Driving this were venture capitalists and angel investors who would never have paid many of the would-be entrepreneurs the slightest attention under normal circumstances.

But because of the irrational exuberance of the times, the investors stuck their hands in their pockets to fund even the silliest of ideas (“You want to start a what? A company selling dog food on-line? Only dog food? And there are a dozen other companies doing the same thing? And you will capture market share by capturing eyeballs through advertising? Here, take $10 million and call us if you need more.”).

Then March 2000 arrived, and irrational exuberance ran for the horizon with its butt on fire. Suddenly, the party was over, and the market mood-o-meter swung from wild optimism to deep gloom. In double quick time a sullen silence settled over the market disturbed only by the typing of journalists, as they worked on into the night over smug features about why the New Economy was doomed from the beginning.

What bothers me about the current situation is the lack of optimism. There’s an air of defeat that is clearly at odds with what the dot-com phenomenon created and the influence it had (and continues to have) on the entire world.

What we – the computer and network industry along with the dot-commies – created was a communications framework for our culture that in true American style was so seductive it penetrated and changed every culture it touched (the Levi Jeans Effect).

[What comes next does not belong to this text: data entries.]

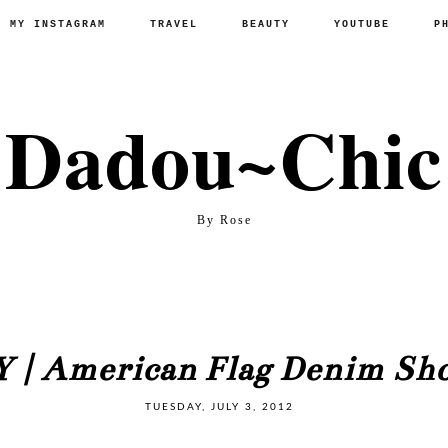
P MY INSTAGRAM
TRAVEL
BEAUTY
YOUTUBE
P
Dadou~Chic
By Rose
Y | American Flag Denim Sho
TUESDAY, JULY 3, 2012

It is a framework so powerful it can’t ever be taken apart or even really controlled. Indeed, it could be argued that it is now as much a part of and as central to our culture as the telephone, the railroads and the automobile.

So let’s stop whining about what went wrong and start looking forward. Let’s recognize that wen – the nerds, the business people and the market in general – have transformed the world forever and for the better. Now, let’s see the Nasdaq start to rise again.

Gibbs is a contributing editor at Network World (US). He is at [email protected].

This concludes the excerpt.